LegalCrystal Citation
SubjectCriminal
CourtKolkata
Decided On
Reported inAIR1932Cal487
AppellantLakhi Sahu (Kanu)
RespondentEmperor
Excerpt:
- .....charge then to which court of sessions should it commit the case, i.e., whether to the court of session at howrah or the high court sessions.4. as regards the first point, section 29-13, criminal p. c, which came into force on 1st september 1923, seems to me to afford a sufficient answer. section 29-b says that any offence other than one punishable with death or transportation for life committed by any person who at the date when he appears or is brought before the court is under the age of 15 years may be tried by a district magistrate or a chief presidency magistrate or by any magistrate specially empowered by the local government to exercise the powers conferred by section 8, sub-section (1), reformatory schools act, 1897, or in any area in which the said act has been wholly or in.....
Judgment:

Mallik, J.

1. This is a reference under Section 432, Criminal P.C. It has been made by Mr. B. K. Mukherji, who was appointed a Presidency Magistrate to preside over the Central Children Court Calcutta, established under Notification No. 9524-J, dated 18th November 1929, for the town of Calcutta, the suburbs of Calcutta and some other areas near about Calcutta including the Municipality of Howrah.
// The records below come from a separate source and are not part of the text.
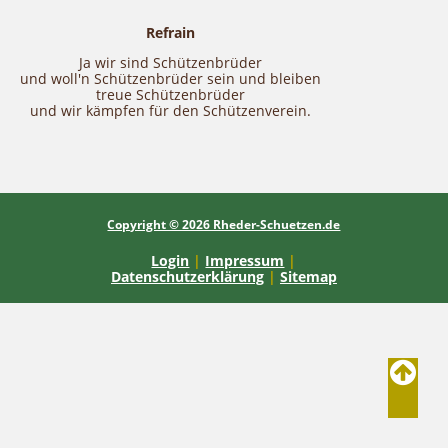
Refrain
Ja wir sind Schützenbrüder
und woll'n Schützenbrüder sein und bleiben
treue Schützenbrüder
und wir kämpfen für den Schützenverein.
Copyright © 2026 Rheder-Schuetzen.de
Login
|
Impressum
|
Datenschutzerklärung
|
Sitemap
2. One Lakhi Sahu alias Kahu, a boy of 13 or 14, was produced before Mr. Mukherji on a charge of culpable homicide under Section 304, I.P.C., (an offence which is exclusively triable by a Court of Session) alleged to have been committed in Howrah.

3. The two points which have been referred to us for opinion are: (1) Is the Court over which Mr. Mukherji was appointed to preside competent to try cases exclusively triable by the Court of Session; and (ii) If that Court is not competent to try the charge then to which Court of Sessions should it commit the case, i.e., whether to the Court of Session at Howrah or the High Court Sessions.

4. As regards the first point, Section 29-13, Criminal P. C, which came into force on 1st September 1923, seems to me to afford a sufficient answer. Section 29-B says that any offence other than one punishable with death or transportation for life committed by any person who at the date when he appears or is brought before the Court is under the age of 15 years may be tried by a District Magistrate or a Chief Presidency Magistrate or by any Magistrate specially empowered by the Local Government to exercise the powers conferred by Section 8, Sub-section (1), Reformatory Schools Act, 1897, or in any area in which the said Act has been wholly or in part repealed by any other law providing for the custody, trial or punishment of youthful offenders by any Magistrate empowered by or under such law to exercise all or any of the powers conferred thereby. This section authorizes the Magistrate in charge of the Central Children Court to try all offences other than an offence punishable with death or transportation for life, and it therefore, in my opinion, clearly lays down by implication that an offence under Section 304, I. P. C, which is punishable with transportation for life and which is exclusively triable by the Court of Session, is not to be tried by the Magistrate in charge of the Central Children Court, The answer to the first point referred to us must therefore be in the negative.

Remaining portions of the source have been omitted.